**WHAT YOU WILL DO**
The result should be the lines from the one that contains "Linux for Beginners" to the final line of the entries below, copied exactly and with no pictures.
*** Opening of MATERIAL SHOWN ***
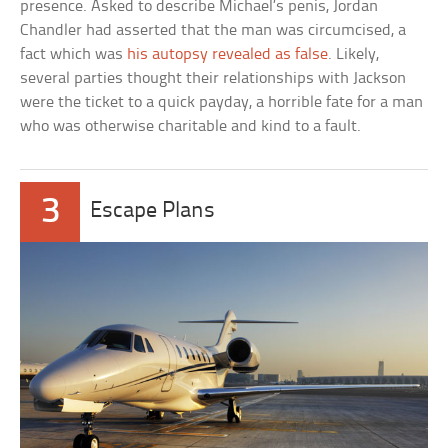
presence. Asked to describe Michael’s penis, Jordan
Chandler had asserted that the man was circumcised, a
fact which was
his autopsy revealed as false
. Likely,
several parties thought their relationships with Jackson
were the ticket to a quick payday, a horrible fate for a man
who was otherwise charitable and kind to a fault.
3
Escape Plans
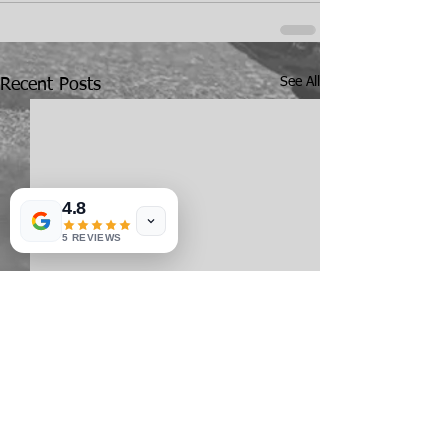
See All
Recent Posts
4.8
5 REVIEWS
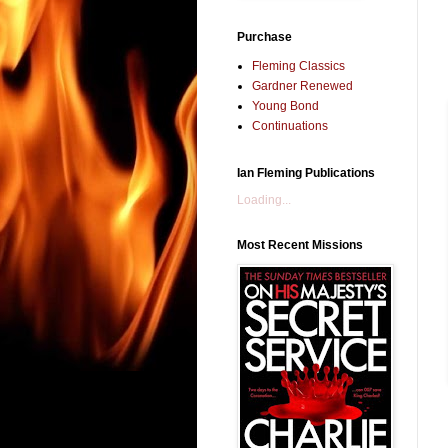
Purchase
Fleming Classics
Gardner Renewed
Young Bond
Continuations
Ian Fleming Publications
Loading...
Most Recent Missions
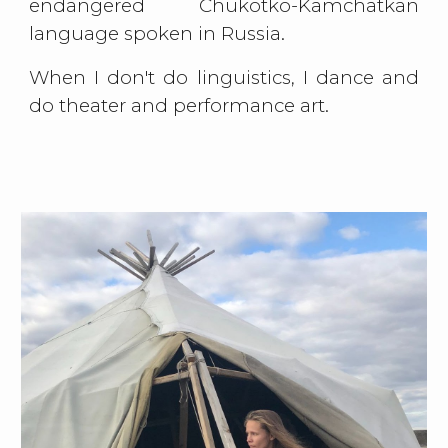
endangered Chukotko-Kamchatkan
language spoken in Russia.
When I don't do linguistics, I dance and
do theater and performance art.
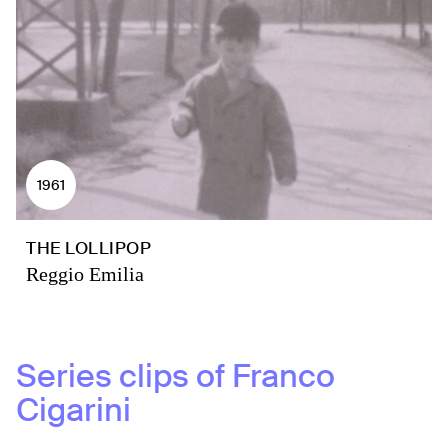
1961
THE LOLLIPOP
Reggio Emilia
Series clips of
Franco
Cigarini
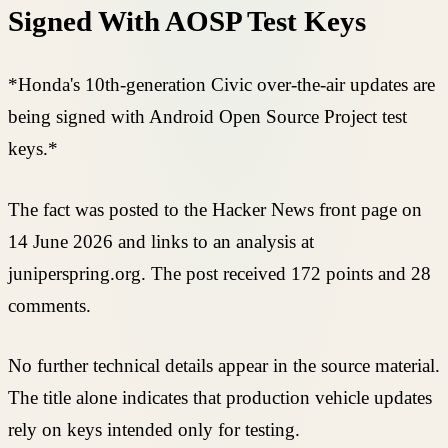
Signed With AOSP Test Keys
*Honda's 10th-generation Civic over-the-air updates are
being signed with Android Open Source Project test
keys.*
The fact was posted to the Hacker News front page on
14 June 2026 and links to an analysis at
juniperspring.org. The post received 172 points and 28
comments.
No further technical details appear in the source material.
The title alone indicates that production vehicle updates
rely on keys intended only for testing.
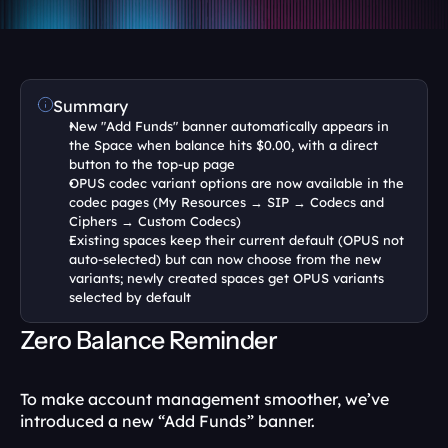
Summary
New "Add Funds" banner automatically appears in 
the Space when balance hits $0.00, with a direct 
button to the top-up page
OPUS codec variant options are now available in the 
codec pages (My Resources → SIP → Codecs and 
Ciphers → Custom Codecs)
Existing spaces keep their current default (OPUS not 
auto-selected) but can now choose from the new 
variants; newly created spaces get OPUS variants 
selected by default
Zero Balance Reminder
To make account management smoother, we’ve 
introduced a new “Add Funds” banner.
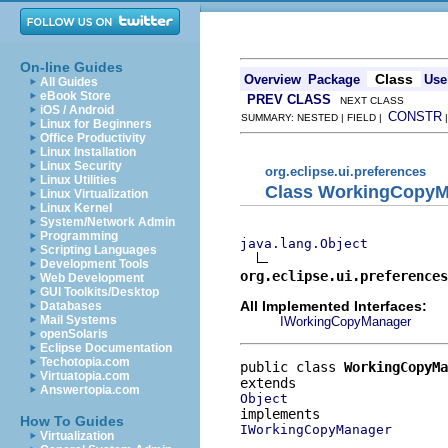
On-line Guides
Class
Overview
Package
Use
All Guides
eBook Store
PREV CLASS
NEXT CLASS
iOS / Android
CONSTR
SUMMARY: NESTED | FIELD |
Linux for Beginners
Office Productivity
Linux Installation
Linux Security
org.eclipse.ui.preferences
Linux Utilities
Class WorkingCopyM
Linux Virtualization
Linux Kernel
System/Network Admin
Programming
java.lang.Object
Scripting Languages
Development Tools
org.eclipse.ui.preference
Web Development
GUI Toolkits/Desktop
All Implemented Interfaces:
Databases
Mail Systems
IWorkingCopyManager
openSolaris
Eclipse Documentation
Techotopia.com
public class 
WorkingCopyMa
Virtuatopia.com
Answertopia.com
Object
How To Guides
IWorkingCopyManager
Virtualization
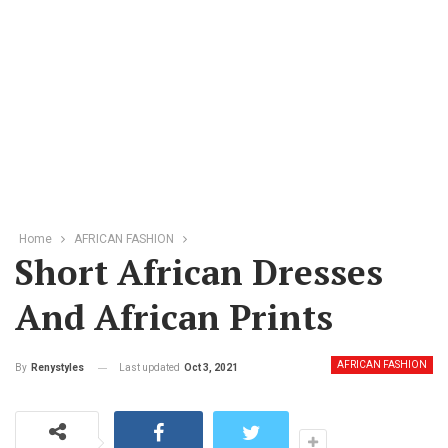
Home
AFRICAN FASHION
Short African Dresses
And African Prints
AFRICAN FASHION
Last updated
Oct 3, 2021
By
Renystyles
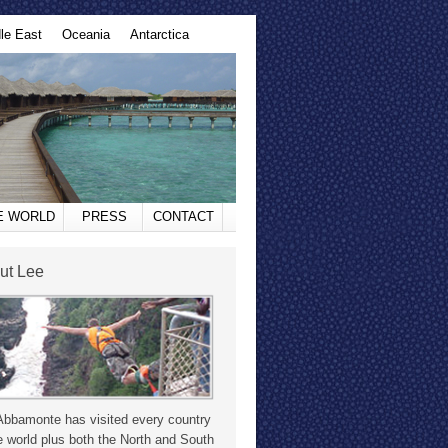
le East
Oceania
Antarctica
HE WORLD
PRESS
CONTACT
ut Lee
Abbamonte has visited every country
e world plus both the North and South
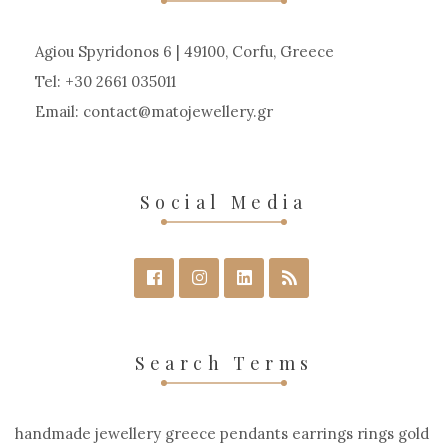
Agiou Spyridonos 6 | 49100, Corfu, Greece
Tel: +30 2661 035011
Email:
contact
matojewellery
gr
Social Media
Search Terms
handmade jewellery greece pendants earrings rings gold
*** Close of MATERIAL SHOWN ***
**WRITTEN SOLUTION**
Linux for Beginners
Office Productivity
Linux Installation
Linux Security
org.eclipse.ui.preferences
Linux Utilities
Class WorkingCopyM
Linux Virtualization
Linux Kernel
System/Network Admin
Programming
java.lang.Object
Scripting Languages
Development Tools
org.eclipse.ui.preference
Web Development
GUI Toolkits/Desktop
All Implemented Interfaces:
Databases
Mail Systems
IWorkingCopyManager
openSolaris
Eclipse Documentation
Techotopia.com
public class 
WorkingCopyMa
Virtuatopia.com
Answertopia.com
Object
How To Guides
IWorkingCopyManager
Virtualization
Home
AFRICAN FASHION
Short African Dresses
And African Prints
AFRICAN FASHION
Last updated
Oct 3, 2021
By
Renystyles
le East
Oceania
Antarctica
HE WORLD
PRESS
CONTACT
ut Lee
Abbamonte has visited every country
e world plus both the North and South
Agiou Spyridonos 6 | 49100, Corfu, Greece
Tel: +30 2661 035011
Email:
contact
matojewellery
gr
Social Media
Search Terms
handmade jewellery greece pendants earrings rings gold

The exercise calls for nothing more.